INSTRUCTIONS FOR THE TASK: Could you output each line below precisely as it stands, without the images?

[Records from a collection]
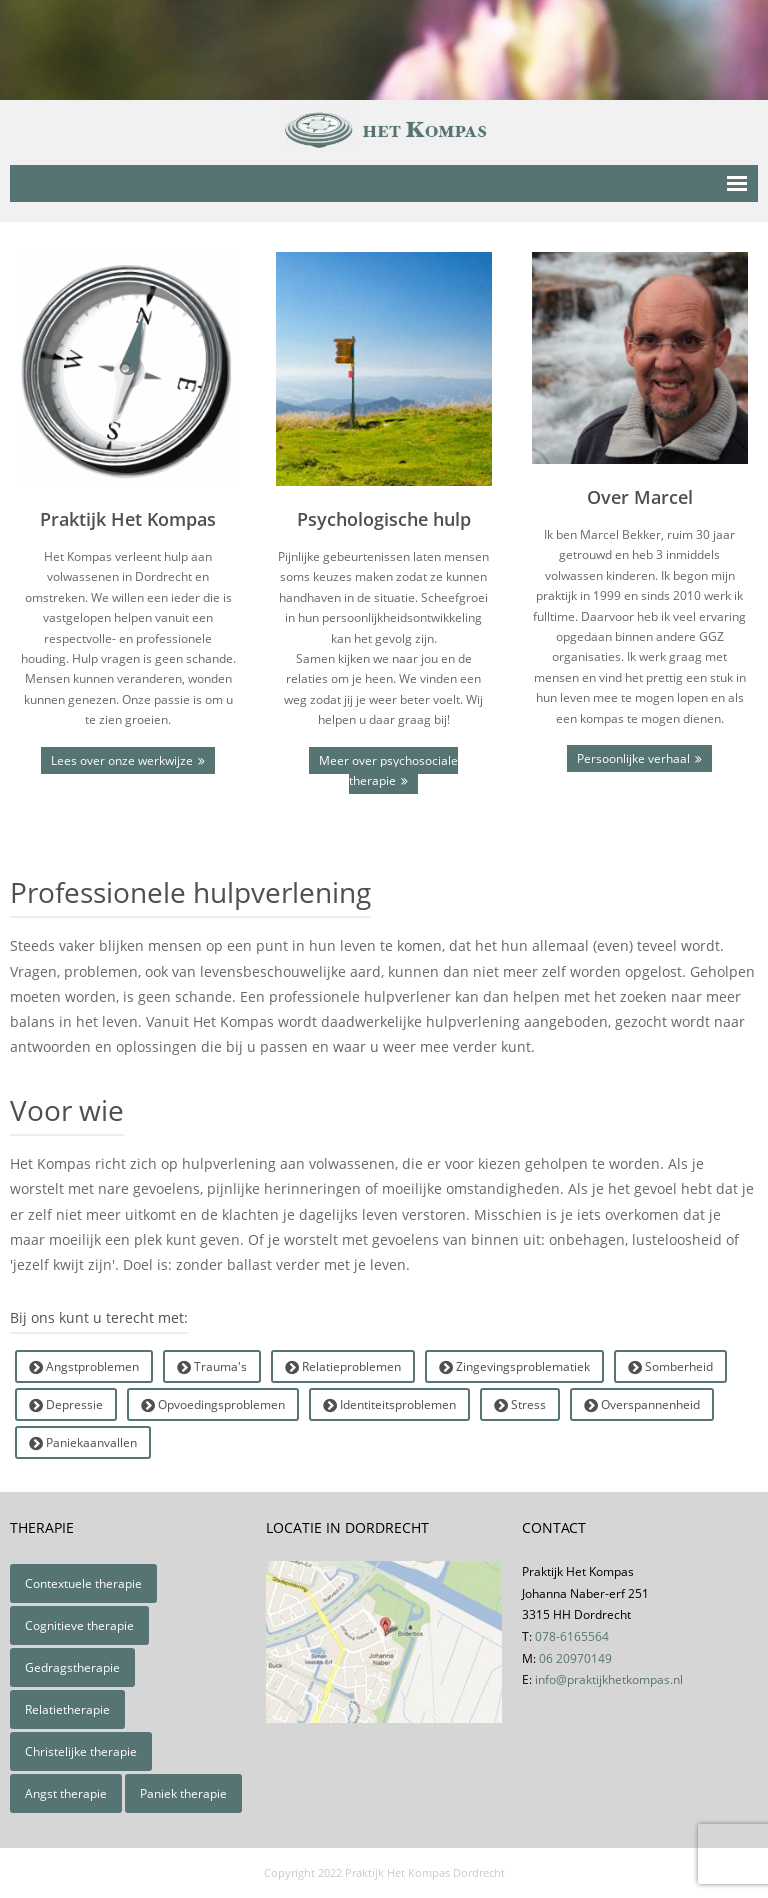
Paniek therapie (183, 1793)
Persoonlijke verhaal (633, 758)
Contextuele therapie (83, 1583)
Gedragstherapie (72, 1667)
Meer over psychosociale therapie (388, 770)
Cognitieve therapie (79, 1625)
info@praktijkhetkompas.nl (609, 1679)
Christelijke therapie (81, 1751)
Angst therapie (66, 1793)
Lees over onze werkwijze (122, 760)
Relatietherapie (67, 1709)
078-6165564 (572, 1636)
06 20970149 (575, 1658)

RESULT OF THE TASK:
Paniek therapie (183, 1793)
Persoonlijke verhaal (633, 758)
Contextuele therapie (83, 1583)
Gedragstherapie (72, 1667)
Meer over psychosociale therapie (388, 770)
Cognitieve therapie (79, 1625)
info@praktijkhetkompas.nl (609, 1679)
Christelijke therapie (81, 1751)
Angst therapie (66, 1793)
Lees over onze werkwijze (122, 760)
Relatietherapie (67, 1709)
078-6165564 (572, 1636)
06 20970149 (575, 1658)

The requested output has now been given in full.